Young guns Tass Mourdoukoutas and Keanu Baccus believe their “amazing experience” helping the Australian under 23s qualify for the Tokyo Olympics later this year can play a part in the Wanderers bid to turn around their Hyundai A-League season.
Young guns Tass Mourdoukoutas and Keanu Baccus believe their “amazing experience” helping the Australian Under 23s qualify for the Tokyo Olympics later this year can play a part in the Wanderers bid to turn around their Hyundai A-League season.
Mourdoukoutas and Baccus played pivotal roles as the Olyroos qualified for the Olympics for the first time in 12 years with a 1-0 win over Uzbekistan in the AFC Under 23s championship in Thailand last week.
Despite the grueling schedule and tough conditions, the duo figured in most of the games in the tournament with coach Graham Arnold showing great faith in their ability to contribute to the success of the team.

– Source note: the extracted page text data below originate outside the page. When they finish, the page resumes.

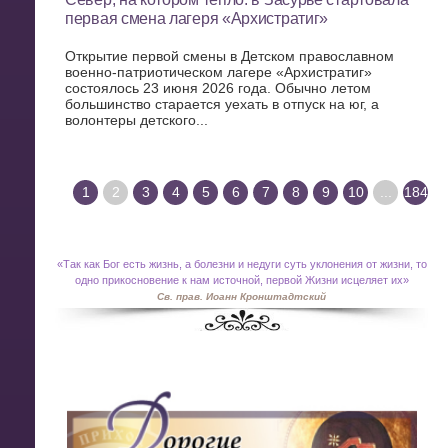
первая смена лагеря «Архистратиг»
Открытие первой смены в Детском православном
военно-патриотическом лагере «Архистратиг»
состоялось 23 июня 2026 года. Обычно летом
большинство старается уехать в отпуск на юг, а
волонтеры детского...
1
2
3
4
5
6
7
8
9
10
...
184
«
Так как Бог есть жизнь, а болезни и недуги суть уклонения от жизни, то
одно прикосновение к нам источной, первой Жизни исцеляет их»
Св. прав. Иоанн Кронштадтский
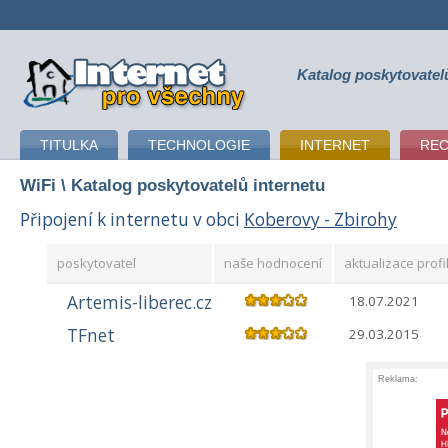
Katalog poskytovatel
připojení k internetu
TITULKA
TECHNOLOGIE
INTERNET
RE
WiFi
\ Katalog poskytovatelů internetu
Připojení k internetu v obci
Koberovy - Zbirohy
poskytovatel
naše hodnocení
aktualizace profi
Artemis-liberec.cz
18.07.2021
TFnet
29.03.2015
Reklama:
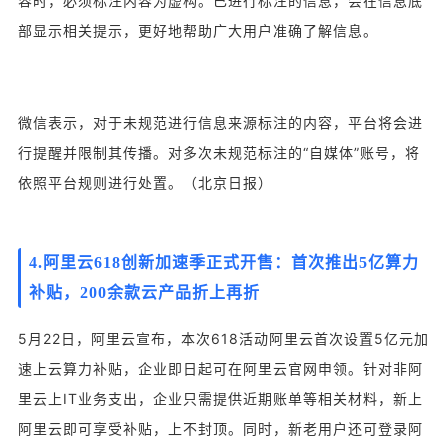
容时，必须标注内容为虚构。已进行标注的信息，会在信息底
部显示相关提示，更好地帮助广大用户准确了解信息。
微信表示，对于未规范进行信息来源标注的内容，平台将会进
行提醒并限制其传播。对多次未规范标注的“自媒体”账号，将
依照平台规则进行处置。（北京日报）
4.阿里云618创新加速季正式开售：首次推出5亿算力
补贴，200余款云产品折上再折
5月22日，阿里云宣布，本次618活动阿里云首次设置5亿元加
速上云算力补贴，企业即日起可在阿里云官网申领。针对非阿
里云上IT业务支出，企业只需提供近期账单等相关材料，新上
阿里云即可享受补贴，上不封顶。同时，新老用户还可登录阿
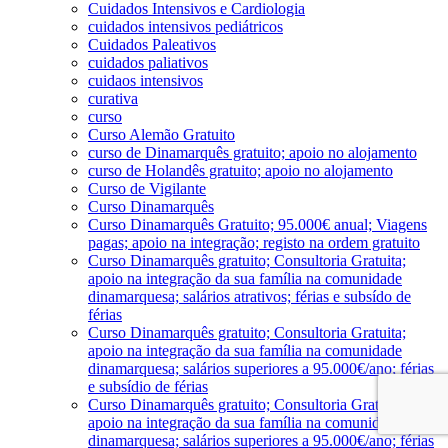
Cuidados Intensivos e Cardiologia
cuidados intensivos pediátricos
Cuidados Paleativos
cuidados paliativos
cuidaos intensivos
curativa
curso
Curso Alemão Gratuito
curso de Dinamarquês gratuito; apoio no alojamento
curso de Holandês gratuito; apoio no alojamento
Curso de Vigilante
Curso Dinamarquês
Curso Dinamarquês Gratuito; 95.000€ anual; Viagens
pagas; apoio na integração; registo na ordem gratuito
Curso Dinamarquês gratuito; Consultoria Gratuita;
apoio na integração da sua família na comunidade
dinamarquesa; salários atrativos; férias e subsído de
férias
Curso Dinamarquês gratuito; Consultoria Gratuita;
apoio na integração da sua família na comunidade
dinamarquesa; salários superiores a 95.000€/ano; férias
e subsídio de férias
Curso Dinamarquês gratuito; Consultoria Gratuita;
apoio na integração da sua família na comunidade
dinamarquesa; salários superiores a 95.000€/ano; férias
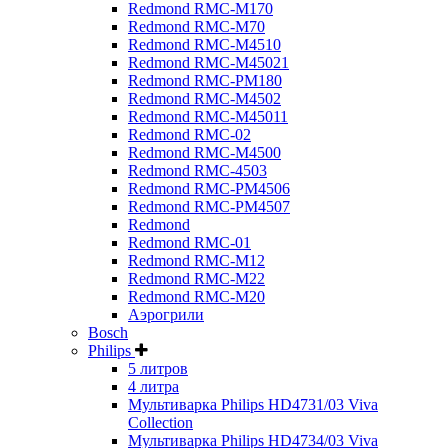
Redmond RMC-M170
Redmond RMC-M70
Redmond RMC-M4510
Redmond RMC-M45021
Redmond RMC-PM180
Redmond RMC-M4502
Redmond RMC-M45011
Redmond RMC-02
Redmond RMC-M4500
Redmond RMC-4503
Redmond RMC-PM4506
Redmond RMC-PM4507
Redmond
Redmond RMC-01
Redmond RMC-M12
Redmond RMC-M22
Redmond RMC-M20
Аэрогрили
Bosch
Philips
5 литров
4 литра
Мультиварка Philips HD4731/03 Viva
Collection
Мультиварка Philips HD4734/03 Viva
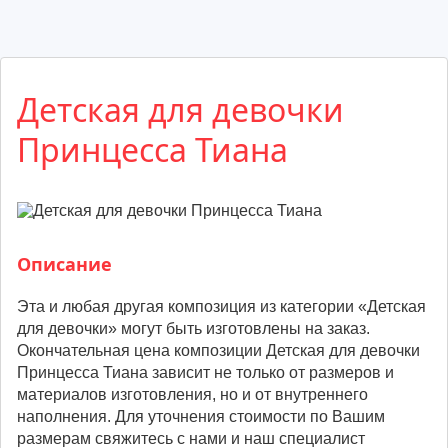
Детская для девочки
Принцесса Тиана
Описание
Эта и любая другая композиция из категории «Детская
для девочки» могут быть изготовлены на заказ.
Окончательная цена композиции Детская для девочки
Принцесса Тиана зависит не только от размеров и
материалов изготовления, но и от внутреннего
наполнения. Для уточнения стоимости по Вашим
размерам свяжитесь с нами и наш специалист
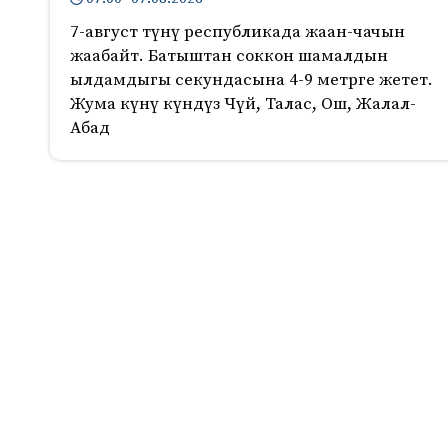
7-август түнү республикада жаан-чачын
жаабайт. Батыштан соккон шамалдын
ылдамдыгы секундасына 4-9 метрге жетет.
Жума күнү күндүз Чүй, Талас, Ош, Жалал-
Абад
210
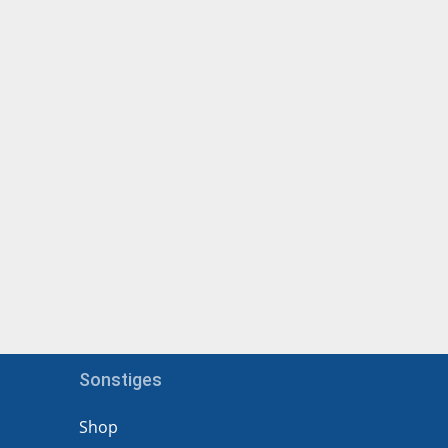
Sonstiges
Shop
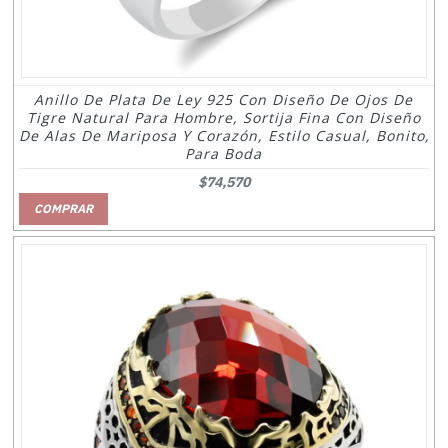
Anillo De Plata De Ley 925 Con Diseño De Ojos De
Tigre Natural Para Hombre, Sortija Fina Con Diseño
De Alas De Mariposa Y Corazón, Estilo Casual, Bonito,
Para Boda
$74,570
COMPRAR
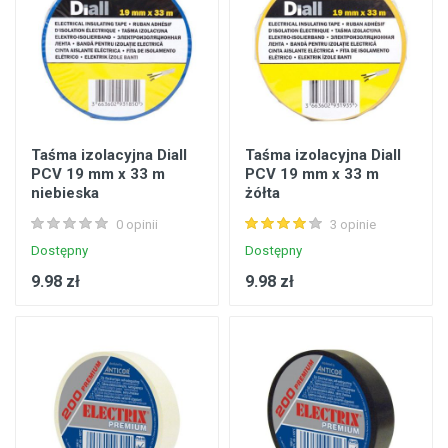
Taśma izolacyjna Diall
Taśma izolacyjna Diall
PCV 19 mm x 33 m
PCV 19 mm x 33 m
niebieska
żółta
0 opinii
3 opinie
Dostępny
Dostępny
9.98 zł
9.98 zł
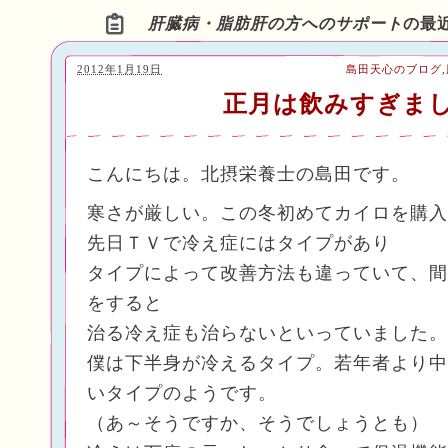
肝臓病・脂肪肝の方へのサポート
の最
2012年1月19日
島田天心のブログ
,
正月は飲みすぎま
こんにちは。北摂栄養士の島田です。
寒さが厳しい。この冬初めてカイロを購入
先日ＴＶで冷え症にはタイプがあり
タイプによって改善方法も違っていて、間
をすると
治る冷え症も治らないといっていました。
僕は下半身が冷えるタイプ。若年者より中
いタイプのようです。
（あ～そうですか、そうでしょうとも）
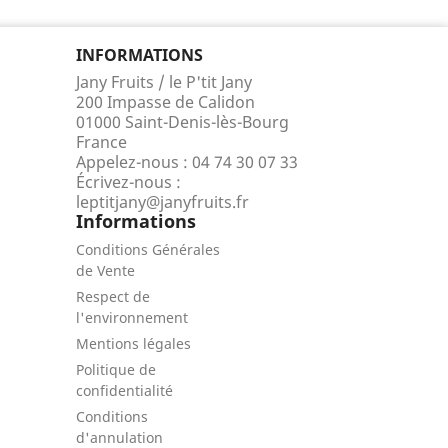
INFORMATIONS
Jany Fruits / le P'tit Jany
200 Impasse de Calidon
01000 Saint-Denis-lès-Bourg
France
Appelez-nous :
04 74 30 07 33
Écrivez-nous :
leptitjany@janyfruits.fr
Informations
Conditions Générales
de Vente
Respect de
l'environnement
Mentions légales
Politique de
confidentialité
Conditions
d'annulation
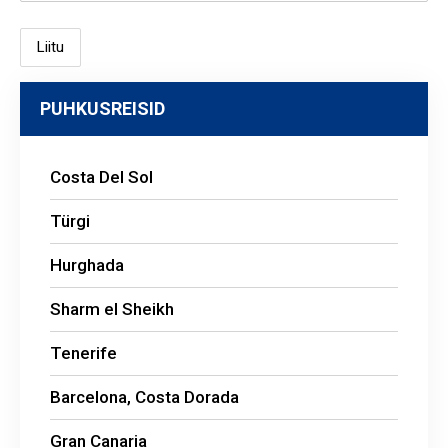
PUHKUSREISID
Costa Del Sol
Türgi
Hurghada
Sharm el Sheikh
Tenerife
Barcelona, Costa Dorada
Gran Canaria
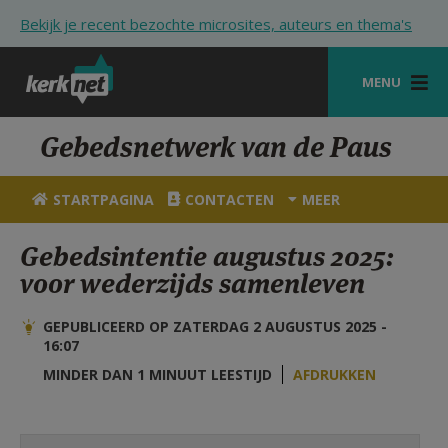
Overslaan en naar de inhoud gaan
Bekijk je recent bezochte microsites, auteurs en thema's
MENU
STARTPAGINA
Gebedsnetwerk van de Paus
KERK
STARTPAGINA
CONTACTEN
MEER
VIERINGEN
Gebedsintentie augustus 2025:
SHOP
voor wederzijds samenleven
ZOEKEN
GEPUBLICEERD OP ZATERDAG 2 AUGUSTUS 2025 -
HULP
16:07
MINDER DAN 1 MINUUT LEESTIJD
AFDRUKKEN
STARTPAGINA PORTAAL
MIJN PAROCHIE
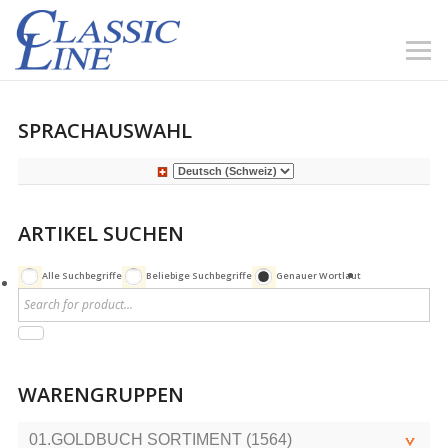
SPRACHAUSWAHL
ARTIKEL SUCHEN
Alle Suchbegriffe
Beliebige Suchbegriffe
Genauer Wortlaut
WARENGRUPPEN
01.GOLDBUCH SORTIMENT (1564)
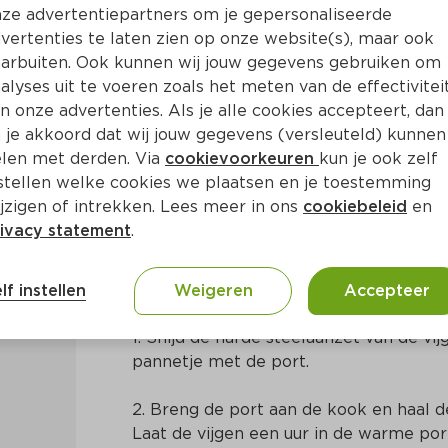
ze advertentiepartners om je gepersonaliseerde
vertenties te laten zien op onze website(s), maar ook
arbuiten. Ook kunnen wij jouw gegevens gebruiken om
alyses uit te voeren zoals het meten van de effectivitei
n onze advertenties. Als je alle cookies accepteert, dan
nbons
 je akkoord dat wij jouw gegevens (versleuteld) kunnen
len met derden. Via
cookievoorkeuren
kun je ook zelf
stellen welke cookies we plaatsen en je toestemming
15 Min
Mediterraans
jzigen of intrekken. Lees meer in ons
cookiebeleid
en
ivacy statement
.
Bereidingswijze
lf instellen
Weigeren
Accepteer
1. Snijd de harde steelaanzet van de vijg
pannetje met de port.
2. Breng de port aan de kook en haal 
Laat de vijgen een uur in de warme por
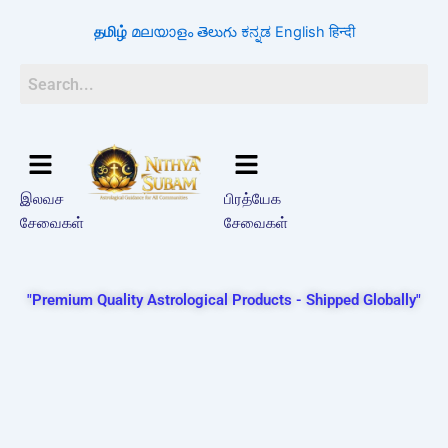
Search
Skip
for:
தமிழ்
മലയാളം
తెలుగు
ಕನ್ನಡ
English
हिन्दी
to
content
இலவச
பிரத்யேக
சேவைகள்
சேவைகள்
"Premium Quality Astrological Products - Shipped Globally"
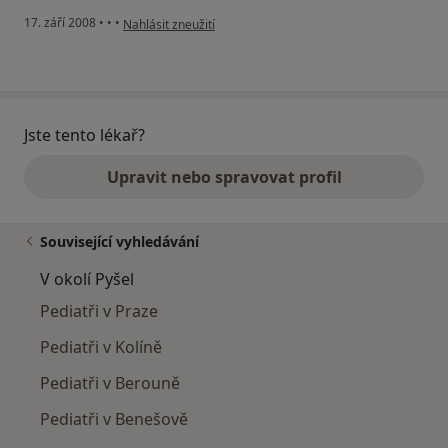
podle názoru uživatele Gábina
17. září 2008
•
•
•
Nahlásit zneužití
Jste tento lékař?
Upravit nebo spravovat profil
Související vyhledávání
V okolí Pyšel
Pediatři v Praze
Pediatři v Kolíně
Pediatři v Berouně
Pediatři v Benešově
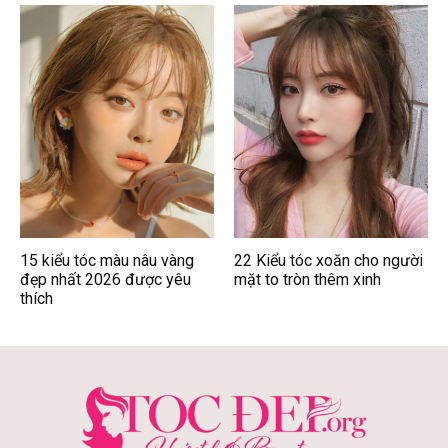
15 kiểu tóc màu nâu vàng
22 Kiểu tóc xoăn cho người
đẹp nhất 2026 được yêu
mặt to tròn thêm xinh
thích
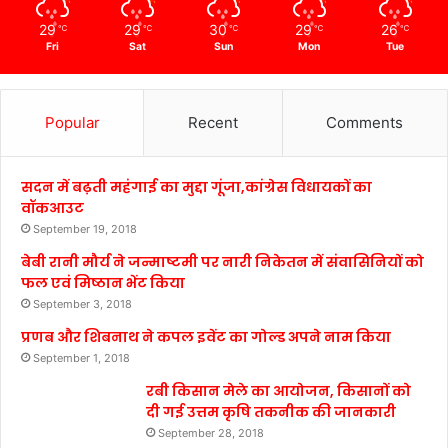
29
29
30
29
26
℃
℃
℃
℃
℃
Fri
Sat
Sun
Mon
Tue
Popular
Recent
Comments
सदन में बढ़ती महंगाई का मुद्दा गूंजा,कांग्रेस विधायकों का
वॉकआउट
September 19, 2018
बेबी रानी मौर्य ने जन्माष्टमी पर नारी निकेतन में संवासिनियों को
फल एवं मिष्ठान भेंट किया
September 3, 2018
प्रणब और शिबनाथ ने कपल इवेंट का गोल्ड अपने नाम किया
September 1, 2018
रबी किसान मेले का आयोजन, किसानों को
दी गई उत्तम कृषि तकनीक की जानकारी
September 28, 2018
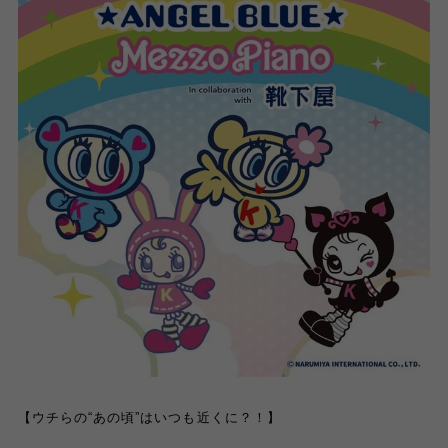
【ウチらの
“
あの頃
”
はいつも近くに？！】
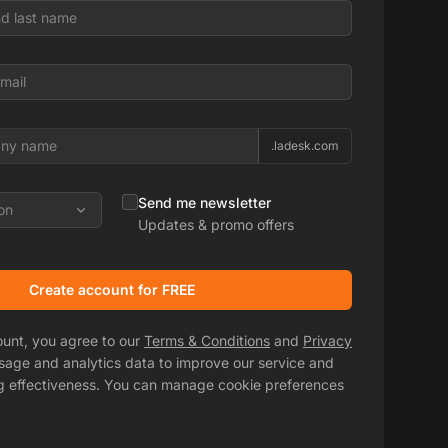
.ladesk.com
Send me newsletter
on
Updates & promo offers
Create account for FREE
ount, you agree to our
Terms & Conditions
and
Privacy
usage and analytics data to improve our service and
g effectiveness. You can manage cookie preferences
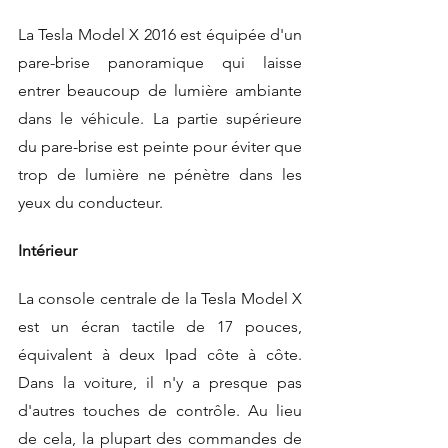
La Tesla Model X 2016 est équipée d'un 
pare-brise panoramique qui laisse 
entrer beaucoup de lumière ambiante 
dans le véhicule. La partie supérieure 
du pare-brise est peinte pour éviter que 
trop de lumière ne pénètre dans les 
yeux du conducteur.
Intérieur
La console centrale de la Tesla Model X 
est un écran tactile de 17 pouces, 
équivalent à deux Ipad côte à côte. 
Dans la voiture, il n'y a presque pas 
d'autres touches de contrôle. Au lieu 
de cela, la plupart des commandes de 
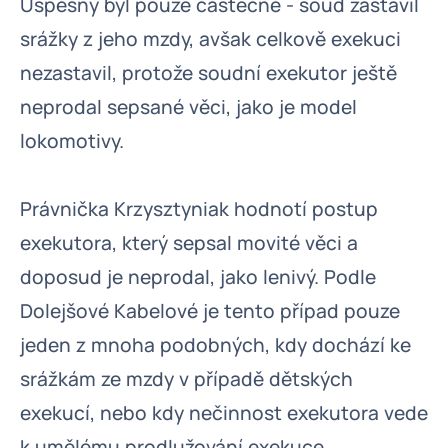
Úspěšný byl pouze částečně - soud zastavil
srážky z jeho mzdy, avšak celkově exekuci
nezastavil, protože soudní exekutor ještě
neprodal sepsané věci, jako je model
lokomotivy.
Právnička Krzysztyniak hodnotí postup
exekutora, který sepsal movité věci a
doposud je neprodal, jako lenivý. Podle
Dolejšové Kabelové je tento případ pouze
jeden z mnoha podobných, kdy dochází ke
srážkám ze mzdy v případě dětských
exekucí, nebo kdy nečinnost exekutora vede
k umělému prodlužování exekuce.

Baccus praised the camaraderie in the squad, revealing they were a close-knit unit that was devoid of egos and negativity.
“Everyone was there determined to achieve good things. It was a great group of boys that was aiming for the same target,” said Baccus.
“Hopefully, we can bring that sort of similar culture back and show what the Wanderers are really made of.”
Mourdoukoutas echoed those sentiments.
“For sure there we no big egos and it is a big reason why teams are successful in general, but especially this team,” the defender said.
“If there were boys not willing to give 100 percent on any given day then we may have lost a game and not gone through.
“It was a long tournament and not easy to keep your mind focussed every day so you needed the support and the group around you.”
The Olyroos qualified from their group for the knock out stage, going on to beat Syria in a quarter-final before losing 2-0 to a red hot South Korea in a semi-final.
However, the Australians still had another chance to qualify for Tokyo. It meant they had to beat Uzbekistan in the playoff for third and fourth spot.
Nick D’Agostino’s second half goal was enough to do the job. As the full-time whistle blew, it was something Mourdoukoutas and Baccus will never forget.
“The emotion just took over and once we made the quarter-finals we knew it was well and truly on,” said Mourdoukoutas.
“We had a good test against Syria and got past them.
“Then we knew we had two shots. We knew Korea was a strong side and massive credit to them. They played well and deservedly won the tournament.
“But, at the end of the day, we gave ourselves the best chance with the two games. We just had to beat Uzbekistan and when that final whistle blew it was unbelievable. Emotion took over.
“Just to know everyone back home, family, friends, relatives, the Wanderers, the fans were all proud of us was just something very special.”
Baccus described the feeling as “one of the best of my career”.
Baccus and Mourdoukoutas had slow starts to the tournament but both agreed they grew into it.
“For me, it was tough at the start,” admitted Baccus.
“It was really muggy and humid. The sun is not as harsh as it is here, but I was struggling to get going.
“But, for sure I grew into the tournament. I got rested for the second game but then I kicked on and got going.”